Secretary of Planning, State of Maryland

Richard Hall has led Maryland to the forefront of state-level smart growth planning. Photo: Flickr

Politically, you can’t give enough credit to Governor Martin O’Malley for Maryland’s new state-level smart growth plan, PlanMaryland. O’Malley stood up to rural opposition and muscled legislation through late last year to put in place what may be the most progressive state-level land use planning in the country.

But you also can’t separate the governor’s successes from the man behind the scenes, turning policy positions into reality: Richard Hall. With Hall’s help, for decades Maryland has been laying the groundwork to be a national leader in smart growth.

Hall started at Maryland’s Department of Planning in 1992. He worked his way from principal planner to director of land use planning to head of the agency, a title he has held for five years.

All the while he was helping move the state toward this moment.

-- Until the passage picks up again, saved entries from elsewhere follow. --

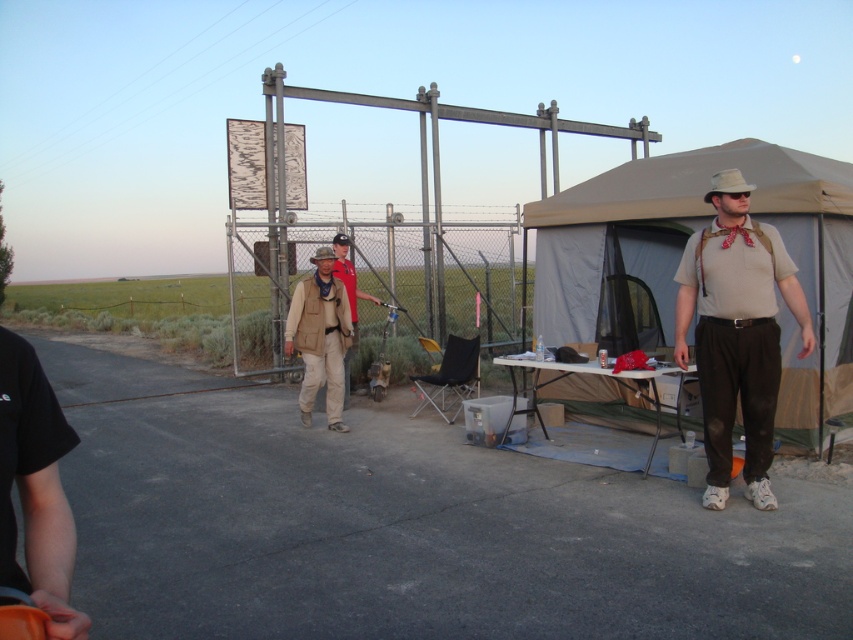 Is tan canvas tent at right wider than matte khaki shirt at right?

No.

Can you confirm if tan canvas tent at right is positioned above matte khaki shirt at right?

No.

Between point (785, 324) and point (747, 216), which one is positioned in front?

Positioned in front is point (747, 216).

Find the location of a particular element. The height and width of the screenshot is (640, 853). tan canvas tent at right is located at coordinates (680, 256).

Where is `tan fabric vest at center`? The height and width of the screenshot is (640, 853). tan fabric vest at center is located at coordinates (320, 337).

Is point (317, 385) positioned in front of point (341, 269)?

Yes, point (317, 385) is closer to viewer.

Which is in front, point (335, 426) or point (339, 237)?

Point (335, 426) is in front.

Find the location of `tan fabric vest at center`. tan fabric vest at center is located at coordinates (320, 337).

Between tan canvas tent at right and tan fabric vest at center, which one has less height?

tan canvas tent at right

Between tan canvas tent at right and tan fabric vest at center, which one appears on the left side from the viewer's perspective?

tan fabric vest at center

Between point (607, 256) and point (345, 333), which one is positioned behind?

The point (345, 333) is more distant.

The image size is (853, 640). In order to click on tan canvas tent at right in this screenshot , I will do `click(680, 256)`. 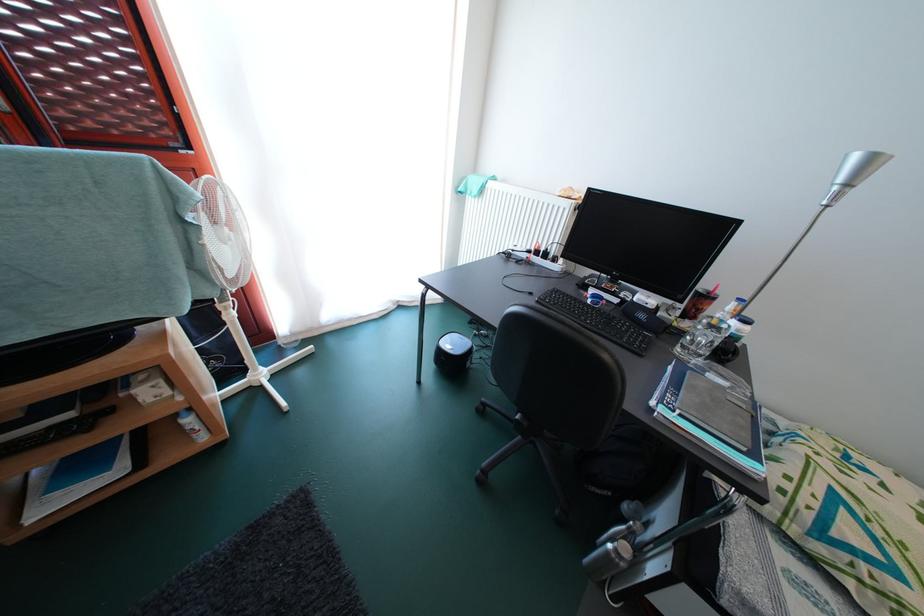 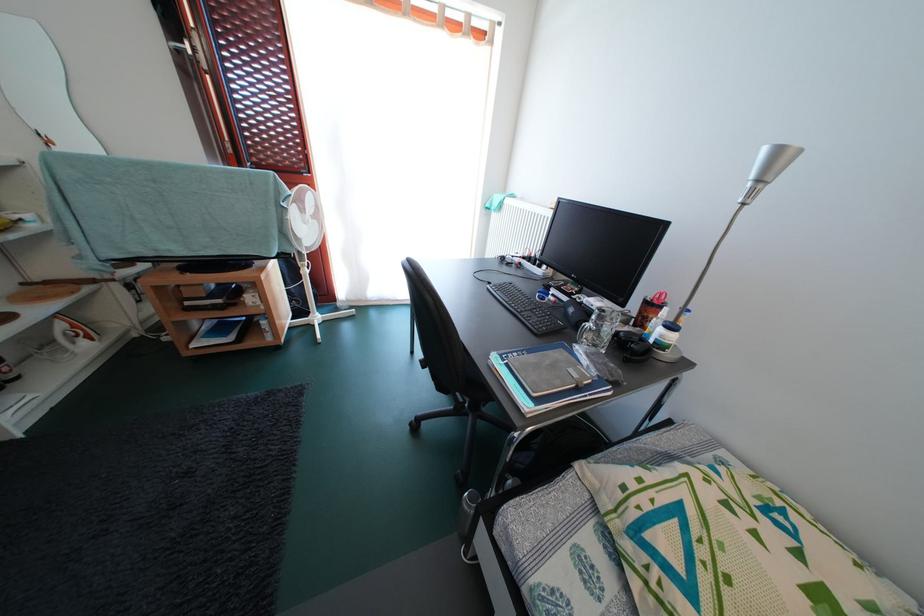 Find the pixel in the second image that matches (710,361) in the first image.

(602, 351) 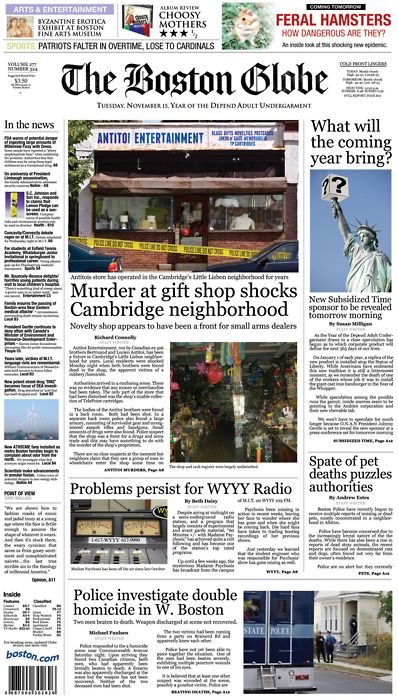 Identify the location of handrail. (350, 637). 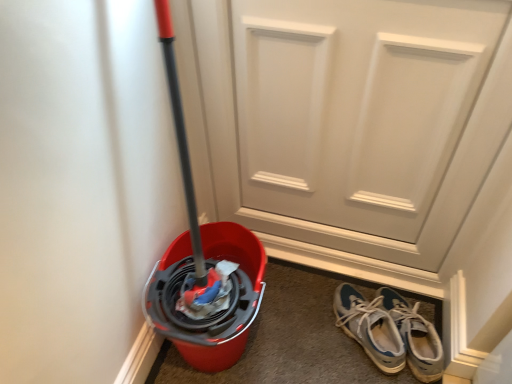 Question: Is blue suede sneakers at lower right shorter than white matte door at center?

Choices:
 (A) yes
 (B) no

Answer: (A)

Question: Is blue suede sneakers at lower right facing towards white matte door at center?

Choices:
 (A) no
 (B) yes

Answer: (A)

Question: Is blue suede sneakers at lower right looking in the opposite direction of white matte door at center?

Choices:
 (A) no
 (B) yes

Answer: (B)

Question: Are blue suede sneakers at lower right and white matte door at center beside each other?

Choices:
 (A) no
 (B) yes

Answer: (A)

Question: Does blue suede sneakers at lower right have a smaller size compared to white matte door at center?

Choices:
 (A) yes
 (B) no

Answer: (A)

Question: From the image's perspective, does blue suede sneakers at lower right appear higher than white matte door at center?

Choices:
 (A) yes
 (B) no

Answer: (B)

Question: Is white matte door at center further to the viewer compared to blue suede sneakers at lower right?

Choices:
 (A) yes
 (B) no

Answer: (B)

Question: Considering the relative positions of white matte door at center and blue suede sneakers at lower right in the image provided, is white matte door at center to the right of blue suede sneakers at lower right from the viewer's perspective?

Choices:
 (A) no
 (B) yes

Answer: (A)

Question: Is white matte door at center wider than blue suede sneakers at lower right?

Choices:
 (A) yes
 (B) no

Answer: (B)

Question: Is there a large distance between white matte door at center and blue suede sneakers at lower right?

Choices:
 (A) no
 (B) yes

Answer: (A)

Question: Can you confirm if white matte door at center is bigger than blue suede sneakers at lower right?

Choices:
 (A) yes
 (B) no

Answer: (A)

Question: Is the position of white matte door at center less distant than that of blue suede sneakers at lower right?

Choices:
 (A) yes
 (B) no

Answer: (A)

Question: From a real-world perspective, relative to blue suede sneakers at lower right, is white matte door at center vertically above or below?

Choices:
 (A) above
 (B) below

Answer: (A) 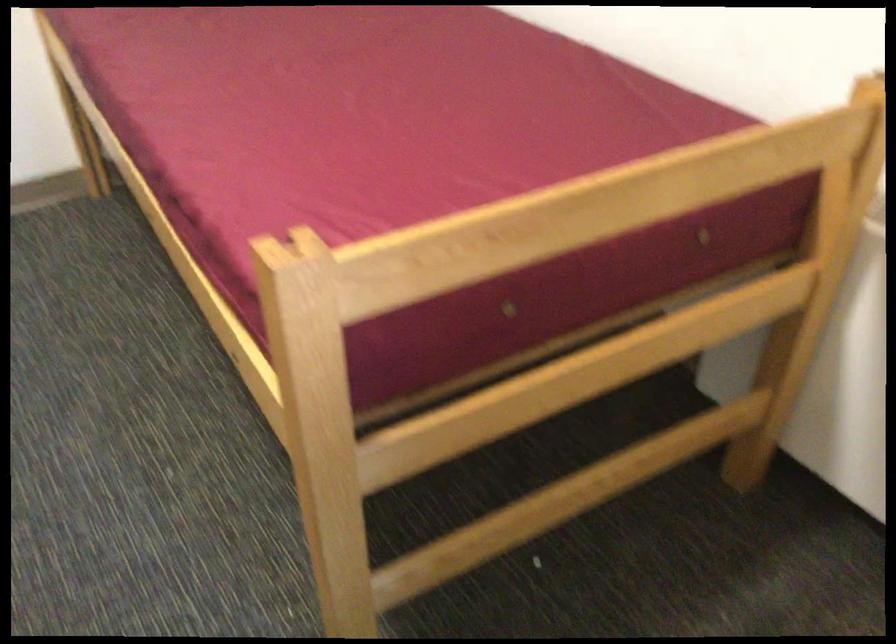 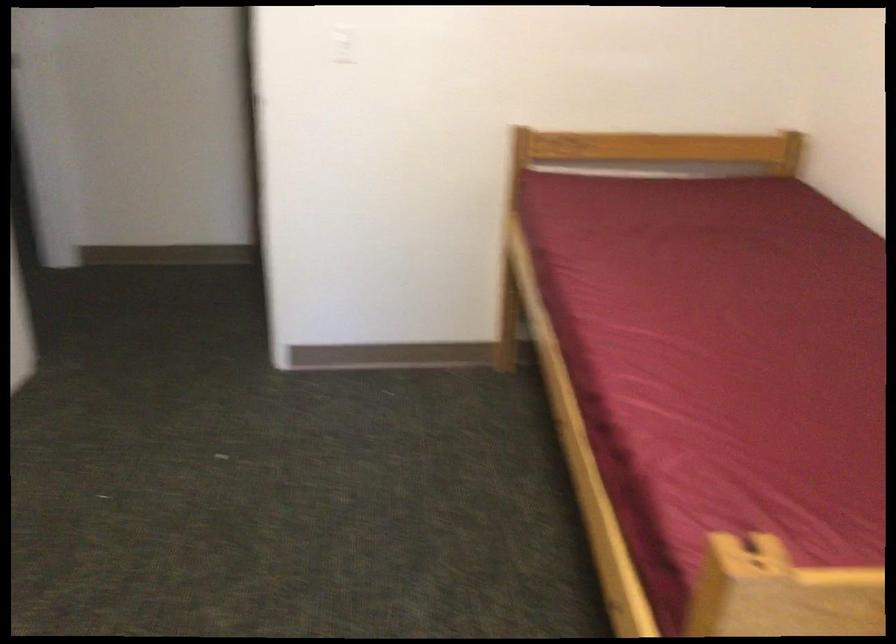 Locate, in the second image, the point that corresponds to (334,267) in the first image.

(805, 603) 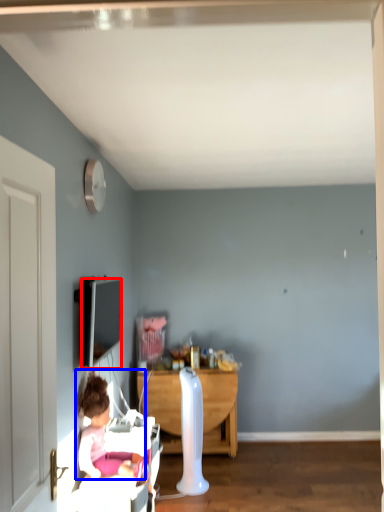 Question: Which of the following is the closest to the observer, television (highlighted by a red box) or person (highlighted by a blue box)?

Choices:
 (A) television
 (B) person

Answer: (B)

Hall’s work contributed to the state’s Smart Growth Act in 1997, which established “priority growth areas” for the state and set the stage for PlanMaryland.

Now, under Hall’s leadership, Maryland will decide which areas of the state will be prioritized for development. The process, by its nature, divides places into winners and losers and is sure to be a thorny undertaking, full of political hurdles. But the work of PlanMaryland has always been thorny.

Hall doesn’t shy away from facing the critics head on. “Some lawmakers contend they want to ‘save rural Maryland’ from PlanMaryland,” he said in a local forum recently. “But their aim seems to be to ‘pave rural Maryland.’”

Hall and O’Malley both recognize that for too long Maryland’s system was already dividing the state into winners and losers, as the interests of cities and existing communities were supplanted by unplanned, sprawling development. It will take strong leadership to change the dynamic. But these two are up to the task.